Data excerpts
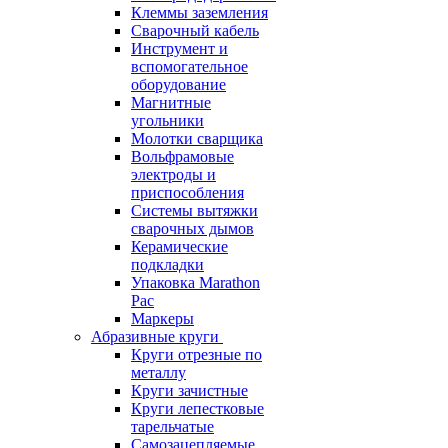
Клеммы заземления
Сварочный кабель
Инструмент и
вспомогательное
оборудование
Магнитные
угольники
Молотки сварщика
Вольфрамовые
электроды и
приспособления
Системы вытяжки
сварочных дымов
Керамические
подкладки
Упаковка Marathon
Pac
Маркеры
Абразивные круги
Круги отрезные по
металлу
Круги зачистные
Круги лепестковые
тарельчатые
Самозацепляемые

Exercise objective
Retype every entry above exactly, leaving out the pictures.

Problem solution
Клеммы заземления
Сварочный кабель
Инструмент и
вспомогательное
оборудование
Магнитные
угольники
Молотки сварщика
Вольфрамовые
электроды и
приспособления
Системы вытяжки
сварочных дымов
Керамические
подкладки
Упаковка Marathon
Pac
Маркеры
Абразивные круги
Круги отрезные по
металлу
Круги зачистные
Круги лепестковые
тарельчатые
Самозацепляемые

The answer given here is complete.